───── RECORD SET ─────

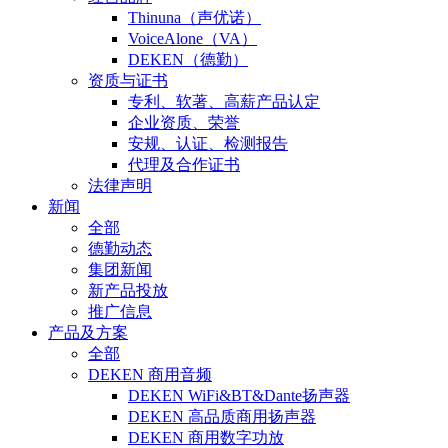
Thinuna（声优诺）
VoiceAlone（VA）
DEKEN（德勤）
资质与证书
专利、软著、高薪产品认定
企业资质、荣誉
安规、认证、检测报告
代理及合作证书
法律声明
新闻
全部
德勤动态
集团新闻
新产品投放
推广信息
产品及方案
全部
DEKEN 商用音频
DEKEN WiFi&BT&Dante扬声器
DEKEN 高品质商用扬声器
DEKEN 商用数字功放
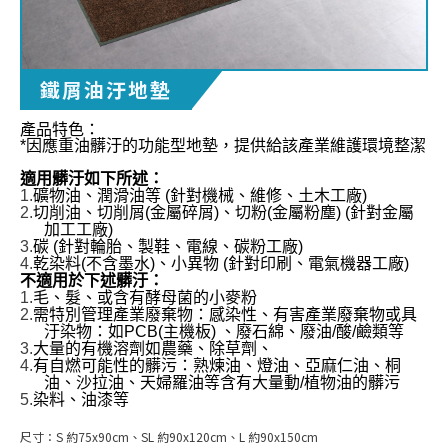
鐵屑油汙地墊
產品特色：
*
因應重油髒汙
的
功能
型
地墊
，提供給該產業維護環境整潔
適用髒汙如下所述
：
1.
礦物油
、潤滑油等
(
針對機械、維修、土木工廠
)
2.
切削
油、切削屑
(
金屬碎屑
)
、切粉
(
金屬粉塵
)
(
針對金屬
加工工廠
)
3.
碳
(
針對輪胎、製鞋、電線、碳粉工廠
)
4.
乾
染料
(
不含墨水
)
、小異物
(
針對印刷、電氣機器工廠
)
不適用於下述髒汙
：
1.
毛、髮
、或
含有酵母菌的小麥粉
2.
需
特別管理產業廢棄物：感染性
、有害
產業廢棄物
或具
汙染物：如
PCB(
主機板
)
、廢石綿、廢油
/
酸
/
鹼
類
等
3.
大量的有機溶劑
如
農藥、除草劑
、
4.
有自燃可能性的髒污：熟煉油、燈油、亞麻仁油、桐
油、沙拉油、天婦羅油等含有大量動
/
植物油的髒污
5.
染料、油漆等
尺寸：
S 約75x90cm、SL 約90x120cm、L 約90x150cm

─────
───── RECORD SET ─────

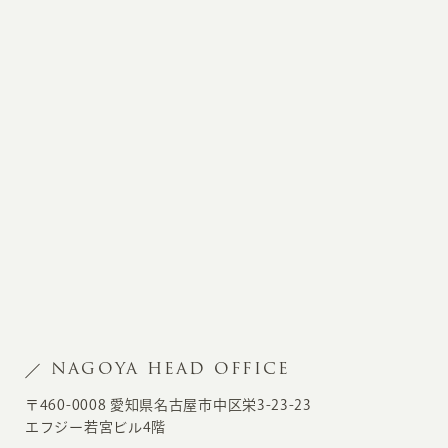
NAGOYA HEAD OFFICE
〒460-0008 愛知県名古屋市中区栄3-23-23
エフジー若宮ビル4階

─────

## WHAT NEEDS TO BE DONE:
From the records above, transcribe exactly the lines starting at the one containing "Thinuna（声优诺）" and ending at the one containing "S 約75x90cm、SL 約90x120cm、L 約90x150cm". Skip the pictures.

## REPLY TO THE EXERCISE:
Thinuna（声优诺）
VoiceAlone（VA）
DEKEN（德勤）
资质与证书
专利、软著、高薪产品认定
企业资质、荣誉
安规、认证、检测报告
代理及合作证书
法律声明
新闻
全部
德勤动态
集团新闻
新产品投放
推广信息
产品及方案
全部
DEKEN 商用音频
DEKEN WiFi&BT&Dante扬声器
DEKEN 高品质商用扬声器
DEKEN 商用数字功放
鐵屑油汙地墊
產品特色：
*
因應重油髒汙
的
功能
型
地墊
，提供給該產業維護環境整潔
適用髒汙如下所述
：
1.
礦物油
、潤滑油等
(
針對機械、維修、土木工廠
)
2.
切削
油、切削屑
(
金屬碎屑
)
、切粉
(
金屬粉塵
)
(
針對金屬
加工工廠
)
3.
碳
(
針對輪胎、製鞋、電線、碳粉工廠
)
4.
乾
染料
(
不含墨水
)
、小異物
(
針對印刷、電氣機器工廠
)
不適用於下述髒汙
：
1.
毛、髮
、或
含有酵母菌的小麥粉
2.
需
特別管理產業廢棄物：感染性
、有害
產業廢棄物
或具
汙染物：如
PCB(
主機板
)
、廢石綿、廢油
/
酸
/
鹼
類
等
3.
大量的有機溶劑
如
農藥、除草劑
、
4.
有自燃可能性的髒污：熟煉油、燈油、亞麻仁油、桐
油、沙拉油、天婦羅油等含有大量動
/
植物油的髒污
5.
染料、油漆等
尺寸：
S 約75x90cm、SL 約90x120cm、L 約90x150cm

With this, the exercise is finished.